Remember this image because it’s absolutely perfect for this piece. It’s about my nan, affectionately known as Nelly, who was indisputably the kindest, warmest, most decent person I’ve ever known and I loved her utterly. She’s no longer with us of course – she died just before Carol and I got married almost 40 years ago. But I think of her often and this evening I had a fond smile at her memory sparked by a clip from tonight’s TV.
The programme was about the summer season in Blackpool, which regular readers will know was my home town when I grew up (well it was the nearest big town, as we lived 3 miles away in Poulton-le-Fylde which, be honest, you’ve never heard of have you?).
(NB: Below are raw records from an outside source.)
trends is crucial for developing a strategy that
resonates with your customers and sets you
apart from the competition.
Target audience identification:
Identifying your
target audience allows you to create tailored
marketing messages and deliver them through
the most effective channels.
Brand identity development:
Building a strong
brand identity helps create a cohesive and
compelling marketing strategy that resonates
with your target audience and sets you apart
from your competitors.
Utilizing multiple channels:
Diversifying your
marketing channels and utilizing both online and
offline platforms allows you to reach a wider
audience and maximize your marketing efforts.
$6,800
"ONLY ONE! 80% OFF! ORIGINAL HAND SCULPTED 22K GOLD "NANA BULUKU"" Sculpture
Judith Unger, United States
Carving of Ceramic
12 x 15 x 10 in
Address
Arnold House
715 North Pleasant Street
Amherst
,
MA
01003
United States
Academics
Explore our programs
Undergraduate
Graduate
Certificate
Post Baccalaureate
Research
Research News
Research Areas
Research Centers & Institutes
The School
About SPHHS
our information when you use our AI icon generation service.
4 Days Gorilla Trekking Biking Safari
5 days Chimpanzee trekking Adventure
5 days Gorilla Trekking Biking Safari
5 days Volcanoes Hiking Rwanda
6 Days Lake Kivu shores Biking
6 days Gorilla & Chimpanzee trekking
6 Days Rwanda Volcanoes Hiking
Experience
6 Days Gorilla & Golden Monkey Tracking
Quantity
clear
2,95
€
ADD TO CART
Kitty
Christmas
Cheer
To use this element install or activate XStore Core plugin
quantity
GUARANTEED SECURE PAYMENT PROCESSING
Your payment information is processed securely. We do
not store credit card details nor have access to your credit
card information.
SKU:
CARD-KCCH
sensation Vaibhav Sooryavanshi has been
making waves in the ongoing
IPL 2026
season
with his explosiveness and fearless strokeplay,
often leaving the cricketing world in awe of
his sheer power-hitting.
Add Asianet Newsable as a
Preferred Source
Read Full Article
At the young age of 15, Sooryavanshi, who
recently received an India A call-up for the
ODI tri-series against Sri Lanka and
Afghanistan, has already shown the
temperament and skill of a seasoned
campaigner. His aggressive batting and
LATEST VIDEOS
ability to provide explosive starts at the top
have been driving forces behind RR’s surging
There’s been a short season of these programmes looking at the town’s reputation as the ‘Las Vegas of the North’ – no sniggering at the back – and it’s been poignant to view them because they evoke so many memories. But tonight I had the most telling flashback. There was a feature, inevitably, about Blackpool Tower and it’s a fact that beneath the 4 legs of the structure sits the quite marvellous Tower Circus. Now we used to go every year to see the show and because my dad delivered to the venue where the main performers stayed, he managed to secure some back-of-house visits for us post-show. In those days many of the acts were animal-based and the biggest thrill I had was being shown the big cats by the very glamorous lion-tamer. But the biggest of the animal acts was the elephant troupe and the TV programme showed a few scenes from one of the performances. I always remember how poorly treated these animals were behind the scenes.
All these animals were kept in cages behind the scenes during the sumer season and the elephants were regularly taken out in the morning to exercise in the sea across the promenade. This always seemed like a scene one of those Attenborough documentaries from the Serengeti rather than a drizzly morning along the Lancashire coast and whatever the weather it usually attracted a huge crowd. Candy floss and pachyderms – only in Blackpool.
Another little known fact about these lovely animals was that during the off season they were kept at a farm in nearby Staining which was famous for its ice cream production. Now that farm was only separated from where my nan lived in Whitemoss Avenue by an apple and pear orchard at the rear of my nan’s garden (and which supplied the fruit for her unbelievable apple pies).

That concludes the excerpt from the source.